Post-galvanizing thermal processes represent another risk scenario. If galvanized components undergo thermal treatments such as stress relief, paint baking, or assembly processes involving elevated temperatures, the thermal exposure may trigger Kirkendall Effect void formation and subsequent peeling.
Prevention Strategies for Peeling
Preventing peeling requires addressing the thermal conditions that enable Kirkendall Effect mechanisms:
Rapid cooling after galvanizing represents the primary prevention strategy. Galvanizers should employ water quenching, forced air cooling, or other accelerated cooling methods for components at risk of slow cooling, particularly heavy sections and massive assemblies. The goal involves reducing temperature below 600°F as quickly as practical to minimize time available for void-forming diffusion.
Design considerations affecting thermal mass and cooling rates warrant evaluation. Components designed with relatively uniform section thicknesses cool more predictably than those combining thin and thick sections. Where heavy sections prove unavoidable, design features promoting heat dissipation—such as increased surface area or internal cooling passages—can accelerate cooling.

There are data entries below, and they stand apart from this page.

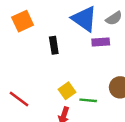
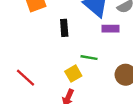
green line: (88, 100) -> (89, 58), moved

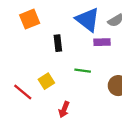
yellow square: (73, 74) -> (46, 81), moved

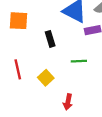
orange square: (30, 19) -> (18, 21), turned 36
red line: (23, 92) -> (18, 69), moved, turned 48

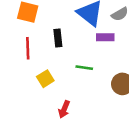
red line: (18, 69) -> (28, 48), moved

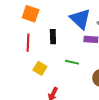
yellow square: (45, 79) -> (40, 68), turned -32

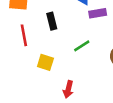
green line: (72, 62) -> (82, 46), turned -32

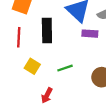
black rectangle: (52, 21) -> (47, 30), size x1.5
green line: (82, 46) -> (65, 68), moved

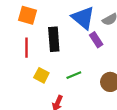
purple rectangle: (90, 34) -> (96, 40), turned 56

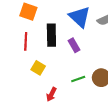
purple rectangle: (96, 40) -> (74, 45), moved
green line: (74, 75) -> (78, 79), moved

Service temperature limits must be observed. Galvanized coatings should not be specified for continuous service above 392°F (200°C) per standard recommendations, with intermittent exposure limits somewhat higher. Applications requiring sustained high-temperature operation should employ alternative coatings better suited to thermal service.

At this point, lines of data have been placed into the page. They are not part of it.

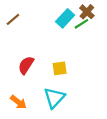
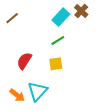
green line: (81, 24) -> (58, 40), moved
cyan triangle: (54, 98) -> (37, 91), moved

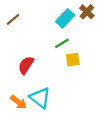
yellow square: (56, 64) -> (73, 60), moved
cyan triangle: (37, 91) -> (40, 98), turned -35

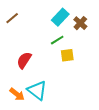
brown cross: (87, 12) -> (80, 23), moved

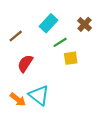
cyan rectangle: (60, 17) -> (48, 23), moved
brown line: (12, 18) -> (16, 36), moved

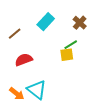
green line: (60, 42) -> (71, 45), moved
red semicircle: (25, 63) -> (24, 60), turned 36

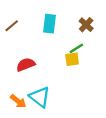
cyan rectangle: (46, 22) -> (49, 24), turned -36
brown line: (15, 34) -> (12, 26), moved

Post-galvanizing thermal process scheduling requires attention. When galvanized components must undergo baking or thermal processing, limiting exposure temperature and duration to minimize zinc-iron interdiffusion reduces peeling risk.
Flaking: Cohesive Failure of Brittle Thick Coatings
Flaking represents an entirely different coating failure mechanism compared to peeling, involving cohesive separation of multiple coating layers rather than interfacial separation at a single layer boundary. The distinction proves crucial for understanding root causes and implementing appropriate prevention strategies.
Visual and Physical Characteristics of Flaking
Flaked coating material exhibits dramatically different physical properties compared to peeled material. Flaked pieces consist of thick, hard, brittle shards comprising the zeta, delta, and gamma layers that have separated en masse from the steel substrate. These shards typically measure several mils thick and demonstrate extreme brittleness—attempting to bend flaked coating pieces results in shattering rather than flexing.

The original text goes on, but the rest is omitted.